Page:Oregon Exchanges.pdf/49

From Wikisource
Jump to navigation Jump to search
This page has been proofread, but needs to be validated.
Oregon Exchanges
November, 1917

Small Town Men; Big Town Time

By Sam Baddon, Northwest Editor of the Oregon Journal.

TO give big circuit service on small time stuff is the function of the Northwest editor, of the state editor, the country editor, the correspondence editor, or various other things he is frequently called. But whatever he may be called he is the man who handles and manhandles the news sent by the up-state and "sister state" country correspondents, by telegraph, by telephone and by mail, to the Portland daily newspaper.

In consideration of the country correspondent, the representative of the big daily who himself lives in a community large enough to support a daily paper or papers of its own, must be eliminated. In such daily paper towns, the Northwest editor is able to get the services of at least fairly well trained newspaper men, who once they become accustomed to the requirements and style of the metropolitan paper they represent, may be depended upon for protection on all big stories and for good clean copy.

But in the real country towns—in the rural districts and the scattered communities—it becomes a difficult matter to establish satisfactory cooperative relations between the desk man in the city and the correspondent in the hay field. This is not necessarily because of lack of sympathy and desire for unity of purpose between the editor and his correspondents, but because of a number of circumstances developed in no other branch of metropolitan newspaper making.

Small town correspondents are recruited from all walks of life—farmers, school teachers (men and women), high school students, commercial club secretaries, ministers, store keepers, et al. Few of them the editor ever meets personally, this circumstance adding to the difficulties of getting efficient service.
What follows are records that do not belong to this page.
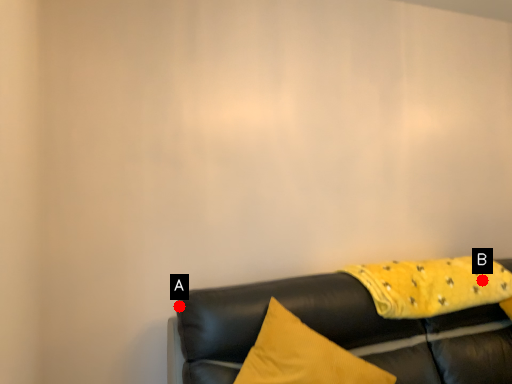 Question: Two points are circled on the image, labeled by A and B beside each circle. Which point appears closest to the camera in this image?

Choices:
 (A) A is closer
 (B) B is closer

Answer: (A) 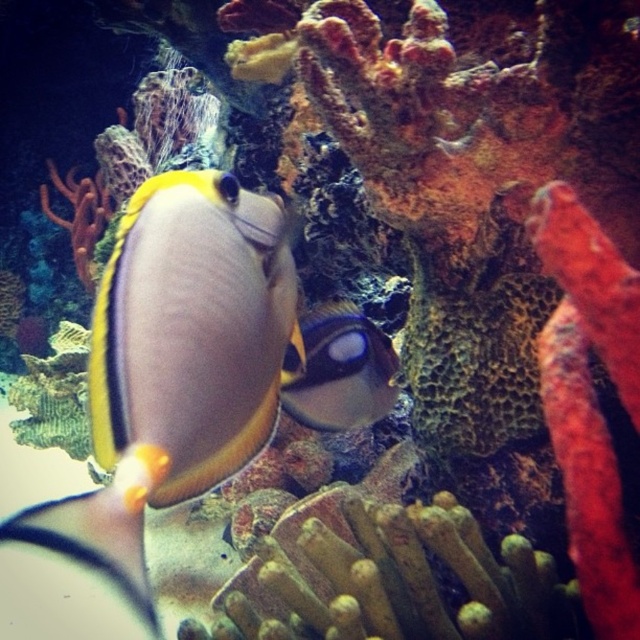 Question: Can you confirm if shiny yellow and black fish at center is wider than shiny blue and yellow fish at center?

Choices:
 (A) no
 (B) yes

Answer: (A)

Question: Is shiny yellow and black fish at center bigger than shiny blue and yellow fish at center?

Choices:
 (A) no
 (B) yes

Answer: (A)

Question: Which point is closer to the camera?

Choices:
 (A) (388, 406)
 (B) (246, 438)

Answer: (B)

Question: Which of the following is the closest to the observer?

Choices:
 (A) shiny yellow and black fish at center
 (B) shiny blue and yellow fish at center

Answer: (A)

Question: Does shiny yellow and black fish at center appear under shiny blue and yellow fish at center?

Choices:
 (A) yes
 (B) no

Answer: (B)

Question: Which point is closer to the camera?

Choices:
 (A) [362, 381]
 (B) [116, 292]

Answer: (B) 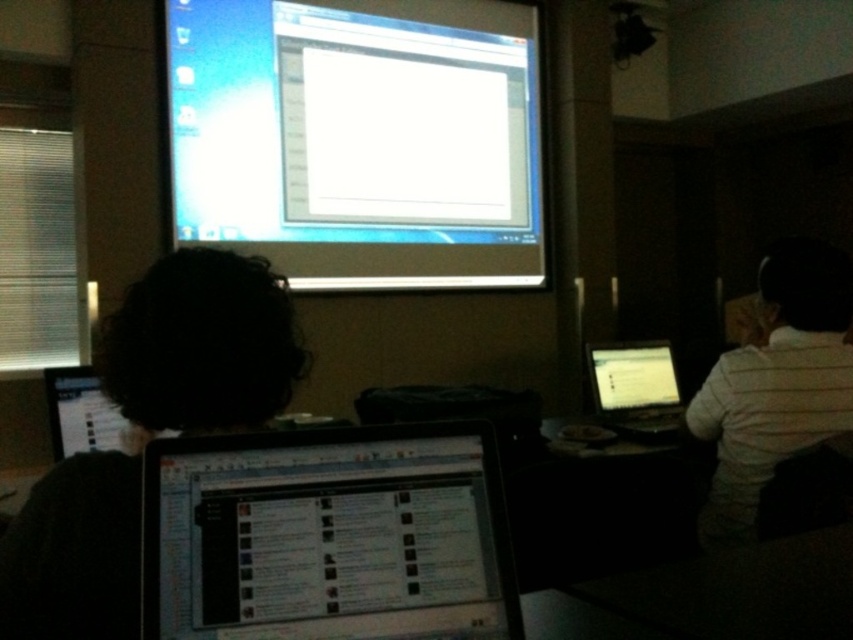 Which of these two, black matte hair at center or black glossy laptop at right, stands shorter?

Standing shorter between the two is black glossy laptop at right.

Does point (274, 310) come in front of point (610, 372)?

That is True.

In order to click on black matte hair at center in this screenshot , I will do `click(202, 344)`.

Does white glossy projector screen at upper center have a smaller size compared to matte black laptop at center?

Incorrect, white glossy projector screen at upper center is not smaller in size than matte black laptop at center.

Can you confirm if white glossy projector screen at upper center is thinner than matte black laptop at center?

In fact, white glossy projector screen at upper center might be wider than matte black laptop at center.

Is point (276, 140) in front of point (434, 449)?

No.

Locate an element on the screen. white glossy projector screen at upper center is located at coordinates (358, 138).

Is point (534, 268) positioned behind point (44, 605)?

That is True.

Between white glossy projector screen at upper center and black matte hair at center, which one appears on the left side from the viewer's perspective?

black matte hair at center is more to the left.

Between point (434, 116) and point (222, 403), which one is positioned behind?

The point (434, 116) is more distant.

Locate an element on the screen. white glossy projector screen at upper center is located at coordinates (358, 138). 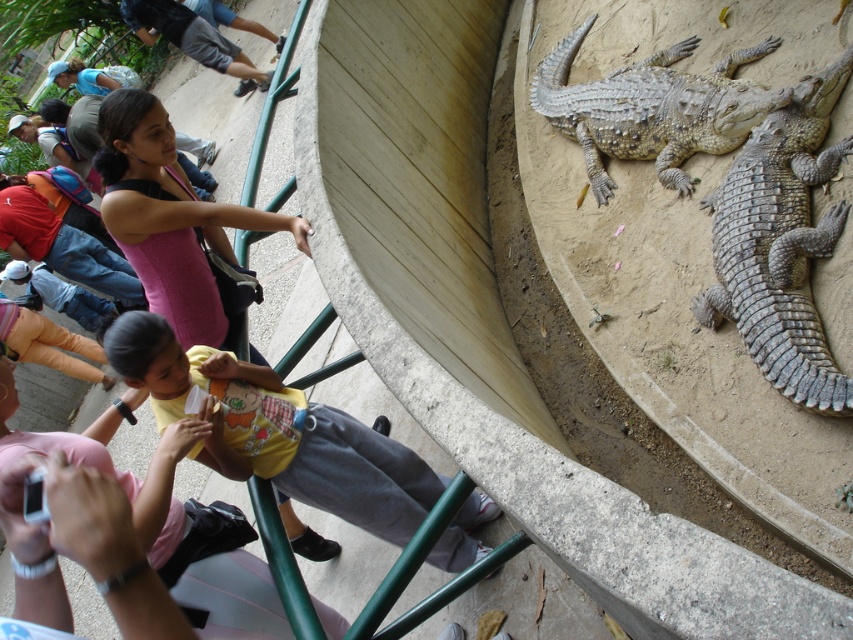 Between gray textured crocodile at right and gray scaly crocodile at upper right, which one appears on the left side from the viewer's perspective?

From the viewer's perspective, gray scaly crocodile at upper right appears more on the left side.

Between point (772, 355) and point (642, 128), which one is positioned in front?

Point (772, 355) is more forward.

Identify the location of gray textured crocodile at right. The height and width of the screenshot is (640, 853). (780, 244).

Between yellow cotton shirt at center and gray textured crocodile at right, which one appears on the right side from the viewer's perspective?

From the viewer's perspective, gray textured crocodile at right appears more on the right side.

In the scene shown: Can you confirm if yellow cotton shirt at center is bigger than gray textured crocodile at right?

Indeed, yellow cotton shirt at center has a larger size compared to gray textured crocodile at right.

This screenshot has height=640, width=853. Find the location of `yellow cotton shirt at center`. yellow cotton shirt at center is located at coordinates (277, 432).

Based on the photo, is yellow cotton shirt at center below gray scaly crocodile at upper right?

Correct, yellow cotton shirt at center is located below gray scaly crocodile at upper right.

You are a GUI agent. You are given a task and a screenshot of the screen. Output one action in this format:
    pyautogui.click(x=<x>, y=<y>)
    Task: Click on the yellow cotton shirt at center
    
    Given the screenshot: What is the action you would take?
    pyautogui.click(x=277, y=432) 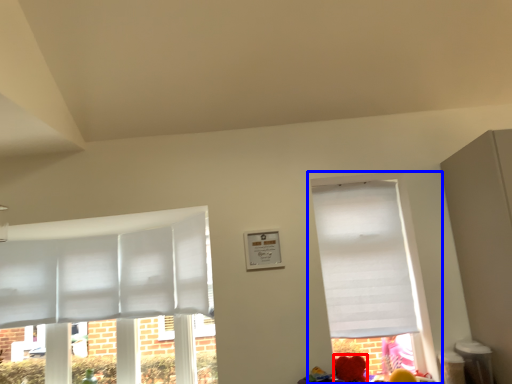 Question: Among these objects, which one is farthest to the camera, flower (highlighted by a red box) or window (highlighted by a blue box)?

Choices:
 (A) flower
 (B) window

Answer: (B) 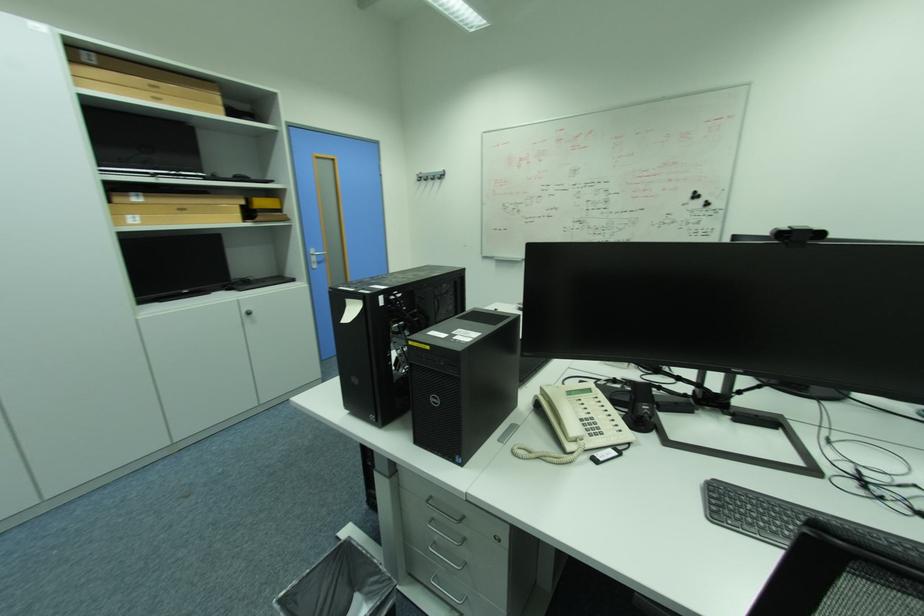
The correspondent, however, enters upon his new duties with glittering journalistic ambitions and high hopes. He has his letter of instructions and his ready-addressed envelopes for the dispatch of news, and he can't see how he can go wrong.

So over in Sweetpea Center Bill Bobbin 's cow falls down the well, and breaks its leg. An event of considerable importance to Bobbins and the community, to say nothing of the cow, and the correspondent in his ardor to do the right thing by his Portland paper, forgets all about his letter of instructions, breaks for the nearest telegraph office and before the North west editor can head him of, one hundred or two hundred or three hundred words of telegraph tolls have been added to the Portland paper's account from Sweetpea Center.
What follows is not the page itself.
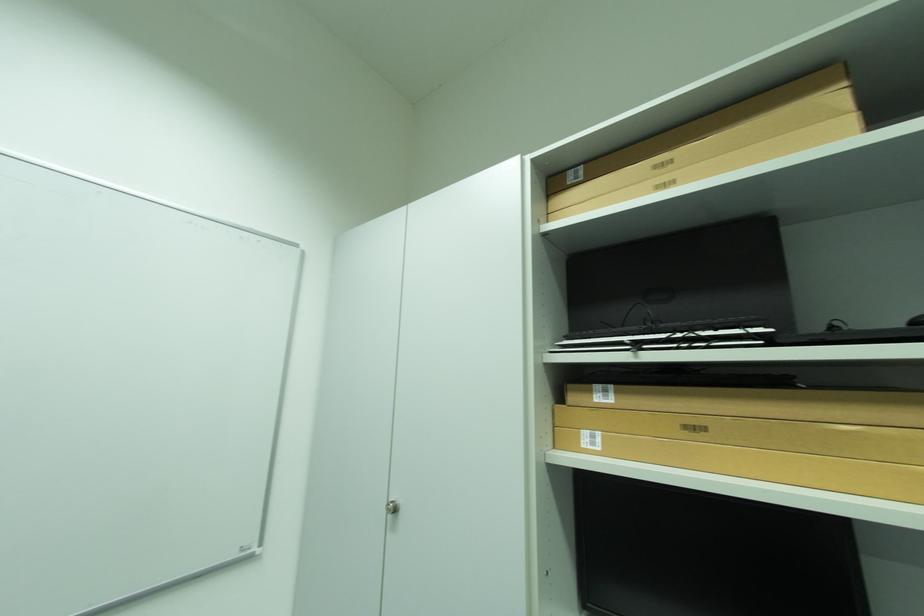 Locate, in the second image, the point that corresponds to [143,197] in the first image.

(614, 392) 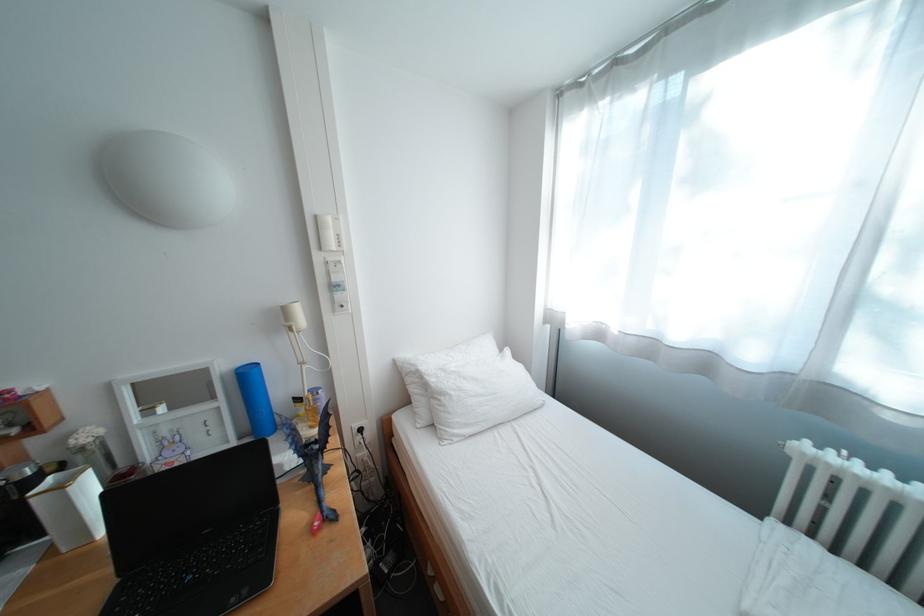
The Northwest editor then gently but firmly informs the correspondent that he has "spilled the beans"; that his story should have been sent by mail.

The next week the Sweetpea Center bank cashier disappears with $5000 of the bank's money and the minister's daughter, and the correspondent, three or four days later, sends his laboriously composed story by mail.

Again the Northwest editor gently but firmly informs the correspondent that the story should have been sent by wire.